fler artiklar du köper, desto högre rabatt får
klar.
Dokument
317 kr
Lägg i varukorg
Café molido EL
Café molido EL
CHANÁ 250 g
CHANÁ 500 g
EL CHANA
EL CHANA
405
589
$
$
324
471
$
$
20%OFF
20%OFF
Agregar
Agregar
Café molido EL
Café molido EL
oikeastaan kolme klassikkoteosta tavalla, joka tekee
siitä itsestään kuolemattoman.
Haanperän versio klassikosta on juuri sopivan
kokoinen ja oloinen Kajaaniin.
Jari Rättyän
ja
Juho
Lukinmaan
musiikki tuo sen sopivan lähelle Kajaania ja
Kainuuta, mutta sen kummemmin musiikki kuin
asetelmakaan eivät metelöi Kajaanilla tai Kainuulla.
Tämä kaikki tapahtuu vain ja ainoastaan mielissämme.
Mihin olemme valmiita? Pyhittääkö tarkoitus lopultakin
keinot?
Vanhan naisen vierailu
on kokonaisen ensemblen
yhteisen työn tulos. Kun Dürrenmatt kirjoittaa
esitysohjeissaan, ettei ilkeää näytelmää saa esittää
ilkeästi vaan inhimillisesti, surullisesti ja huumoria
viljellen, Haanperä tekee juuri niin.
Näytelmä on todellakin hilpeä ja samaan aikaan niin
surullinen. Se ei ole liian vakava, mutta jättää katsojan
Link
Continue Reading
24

□ □ □ □ □

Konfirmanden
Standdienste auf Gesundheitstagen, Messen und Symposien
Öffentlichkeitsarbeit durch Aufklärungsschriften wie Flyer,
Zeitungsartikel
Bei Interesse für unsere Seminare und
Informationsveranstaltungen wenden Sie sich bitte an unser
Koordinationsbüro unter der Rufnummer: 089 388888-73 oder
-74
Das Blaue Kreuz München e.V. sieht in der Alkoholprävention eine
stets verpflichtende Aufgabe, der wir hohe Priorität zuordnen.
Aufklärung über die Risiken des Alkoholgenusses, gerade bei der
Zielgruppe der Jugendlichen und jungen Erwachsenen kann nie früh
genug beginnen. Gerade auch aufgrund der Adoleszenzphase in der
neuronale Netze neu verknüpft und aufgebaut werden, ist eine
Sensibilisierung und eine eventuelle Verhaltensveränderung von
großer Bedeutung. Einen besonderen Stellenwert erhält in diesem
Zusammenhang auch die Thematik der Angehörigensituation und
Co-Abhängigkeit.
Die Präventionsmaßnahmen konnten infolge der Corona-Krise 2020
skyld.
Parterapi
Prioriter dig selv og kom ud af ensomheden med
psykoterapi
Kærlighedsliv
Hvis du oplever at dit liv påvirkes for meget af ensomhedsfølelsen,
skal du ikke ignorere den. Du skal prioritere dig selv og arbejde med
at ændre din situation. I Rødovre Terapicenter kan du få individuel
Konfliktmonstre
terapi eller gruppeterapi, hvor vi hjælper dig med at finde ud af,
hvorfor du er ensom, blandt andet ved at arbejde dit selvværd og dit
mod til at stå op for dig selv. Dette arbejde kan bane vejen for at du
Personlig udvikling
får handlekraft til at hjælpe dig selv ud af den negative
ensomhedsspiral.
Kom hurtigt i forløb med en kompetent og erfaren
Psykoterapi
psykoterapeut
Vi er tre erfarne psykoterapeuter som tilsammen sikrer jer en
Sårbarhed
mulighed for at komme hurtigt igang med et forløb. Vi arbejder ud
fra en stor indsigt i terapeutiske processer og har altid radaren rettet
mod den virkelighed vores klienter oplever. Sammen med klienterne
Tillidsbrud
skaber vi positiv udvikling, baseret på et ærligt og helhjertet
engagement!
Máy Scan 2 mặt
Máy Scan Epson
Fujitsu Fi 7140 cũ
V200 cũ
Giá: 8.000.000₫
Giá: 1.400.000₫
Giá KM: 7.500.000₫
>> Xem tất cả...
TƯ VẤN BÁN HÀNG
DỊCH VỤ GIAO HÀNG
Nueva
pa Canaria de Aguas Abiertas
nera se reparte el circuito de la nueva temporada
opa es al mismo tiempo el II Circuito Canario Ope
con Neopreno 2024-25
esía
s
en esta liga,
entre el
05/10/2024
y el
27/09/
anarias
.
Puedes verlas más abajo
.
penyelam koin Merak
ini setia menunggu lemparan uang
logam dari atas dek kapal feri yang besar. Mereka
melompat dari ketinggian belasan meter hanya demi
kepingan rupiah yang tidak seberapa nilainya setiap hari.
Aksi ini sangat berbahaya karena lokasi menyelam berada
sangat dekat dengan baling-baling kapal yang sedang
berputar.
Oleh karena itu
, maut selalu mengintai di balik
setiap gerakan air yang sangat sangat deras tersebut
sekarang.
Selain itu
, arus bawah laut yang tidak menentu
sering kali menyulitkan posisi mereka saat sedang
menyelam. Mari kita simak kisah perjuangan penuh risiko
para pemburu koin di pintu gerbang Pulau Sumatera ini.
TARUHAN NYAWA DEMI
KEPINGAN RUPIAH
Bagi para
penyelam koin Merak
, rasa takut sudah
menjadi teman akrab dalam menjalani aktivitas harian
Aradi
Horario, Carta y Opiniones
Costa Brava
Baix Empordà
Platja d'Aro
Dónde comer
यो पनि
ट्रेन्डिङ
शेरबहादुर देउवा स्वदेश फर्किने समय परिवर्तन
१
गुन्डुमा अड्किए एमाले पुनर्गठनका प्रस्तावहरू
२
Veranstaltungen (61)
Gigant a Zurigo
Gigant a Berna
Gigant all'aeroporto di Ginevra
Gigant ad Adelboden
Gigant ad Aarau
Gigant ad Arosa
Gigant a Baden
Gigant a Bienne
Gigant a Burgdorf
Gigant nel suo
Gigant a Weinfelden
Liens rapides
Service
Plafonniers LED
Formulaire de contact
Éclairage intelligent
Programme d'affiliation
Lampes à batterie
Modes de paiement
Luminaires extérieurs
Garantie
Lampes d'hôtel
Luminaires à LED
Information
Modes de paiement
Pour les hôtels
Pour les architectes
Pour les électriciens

□ □ □ □ □

• What you have to do
Report each line in the preceding entries that holds the string "juuri".

• Solution to this exercise
Haanperän versio klassikosta on juuri sopivan
viljellen, Haanperä tekee juuri niin.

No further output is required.